I became a ’Ham semi-regular within days of moving to the neighborhood, but as one of the yuppie interlopers who were ruining the local ambiance, I kept a low profile. I’d sit and nurse my $2 Bud longnecks at the far end of the bar, grateful for a place close to home to have a quiet smoke and play the one Gorillaz single on the jukebox. I was the dork shrinking into the corner when guys threatened to throw hands over some imagined slight amidst the hammer-headed bar banter, or when tempers flared over a Jäger-fueled dispute at the dollar pool table.

In most bars, these kind of incidents might have sent me packing, but the tavern had an imperturbable calming center behind the stick, a man I’ll call Joe. At 6’4” and 260 pounds, a former state-college linebacker gone slightly to seed, Joe was strong, sober, and unflappable, the toughest bartender I’d ever had serve me a drink. I watched him head off more than one drunken set-to with a couple of basso profundo words, or a step that suggested he might come out from behind the bar and really take things in hand. His deportment was that of a becalmed giant with a temper: even the dimmest roughnecks knew better than to stir him from his equanimity. If Joe got aggravated, the party was over: some dumb drunk was going to the ER.

So it was chilling to be present one night when the Boss Himself made an appearance.
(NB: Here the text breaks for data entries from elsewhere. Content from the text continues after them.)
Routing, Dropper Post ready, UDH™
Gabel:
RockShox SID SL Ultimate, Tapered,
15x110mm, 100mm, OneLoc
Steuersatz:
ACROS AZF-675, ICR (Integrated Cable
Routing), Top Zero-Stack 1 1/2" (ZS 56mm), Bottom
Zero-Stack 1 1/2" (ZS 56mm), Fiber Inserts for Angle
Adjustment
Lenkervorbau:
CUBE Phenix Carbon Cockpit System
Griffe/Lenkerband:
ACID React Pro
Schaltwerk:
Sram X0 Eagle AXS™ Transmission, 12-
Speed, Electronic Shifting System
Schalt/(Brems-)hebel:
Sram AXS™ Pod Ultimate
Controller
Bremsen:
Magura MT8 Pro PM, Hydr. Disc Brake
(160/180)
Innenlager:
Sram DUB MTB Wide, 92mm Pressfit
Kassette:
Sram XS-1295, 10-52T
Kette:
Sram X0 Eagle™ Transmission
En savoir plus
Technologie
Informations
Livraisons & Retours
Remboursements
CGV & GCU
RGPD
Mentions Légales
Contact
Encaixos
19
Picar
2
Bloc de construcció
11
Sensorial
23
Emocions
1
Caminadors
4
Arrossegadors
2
I knew Sonny by sight from the neighborhood -- his black Town Car sat double-parked in front of the 'Ham all day with nary a ticket -- but he rarely set foot in the tavern. Yet here he was, in the flesh, in high dudgeon, livid. Some schmuck had won at Sonny’s daily numbers game, and he had to pay off, clearly a rare and galling occurrence. Though in his seventies, he was still a menacing badass: a compact, muscular man in a black leather car coat with thick, slicked-back white hair and a glacial, dead-eyed stare. You might guess he was 50, and you'd surely step the hell out of his way.

Sonny strode behind the bar, reached up to place a palm on Joe’s solar plexus, gently shoved him aside, and began to empty the till, counting out five and tens and twenties into piles. I sat frozen, stunned to see Joe standing mute, board-stiff, visibly sweating. At last Sonny scooped up the cash, unhappy but satisfied, and silently stalked out. The bar exhaled a collective breath. Joe later told me that if the register had come up light that night, he'd have been a dead man, a grease stain.
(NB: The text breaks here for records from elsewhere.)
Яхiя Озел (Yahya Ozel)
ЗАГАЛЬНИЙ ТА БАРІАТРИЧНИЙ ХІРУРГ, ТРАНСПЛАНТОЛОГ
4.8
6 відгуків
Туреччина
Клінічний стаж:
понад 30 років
The ancient mob solider's business ventures eventually came to a bad end: the DEA caught up with Sonny, forced him to relocate from his plush Walpole address to another, less inviting one. The authorities finally noticed that the Waltham’s liquor license was in the name of his long-dead wife and revoked it, swiftly closing the place forever. The building soon sold, to be converted into luxury condos, driving one more nail into the coffin of the old, precarious, interesting South End.
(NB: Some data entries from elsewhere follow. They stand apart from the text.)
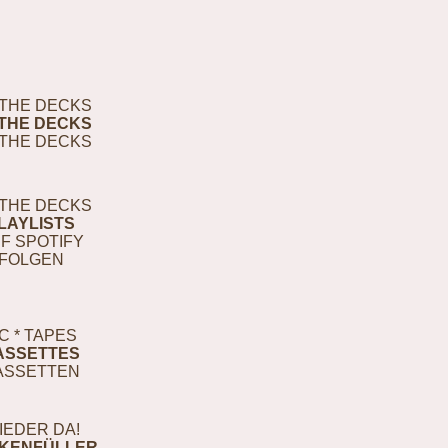
THE DECKS
THE DECKS
THE DECKS
THE DECKS
LAYLISTS
F SPOTIFY
FOLGEN
C * TAPES
ASSETTES
ASSETTEN
IEDER DA!
KENFÜLLER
I sometimes think fondly of those days, when a buttoned-down newcomer could peaceably hang with the late-stage alkies who lined up outside for the tavern's 10am opening, the old-timers who remembered when the block was lined with rooming houses, the Southie hood rats who slunk in to buy Oxy, half-tabs made conveniently available with the pill saw on the bar. I regularly brought the staff my wife's excellent cookies: they knew I was harmless, kept an eye out for me.

Not that it was all charmingly-seedy color. One night when Joe was off, I witnessed some cheaply-inked brawler flattening a pathetic, pickled old bum who had given him the wrong look and then unwisely stood up to him. After that poor soul crawled out of the bar, the tough guy gave me an unasked-for justification: "You know, he could've had a shiv.”

But what sticks with me most is Sonny's stone-cold, half-lidded gaze -- the way he made Joe, the biggest, hardest guy I knew, fear for his safety without uttering a word. Recalling that moment, I'm looking at the big pussycats who are my editors in a newly appreciative light. Somehow I don’t want to complain much about any tinkering they might do with my writing. We could wrangle over this word choice or that turn of phrase, but in the end, it's just about food and drink. It's not ever going to be a matter of life and death.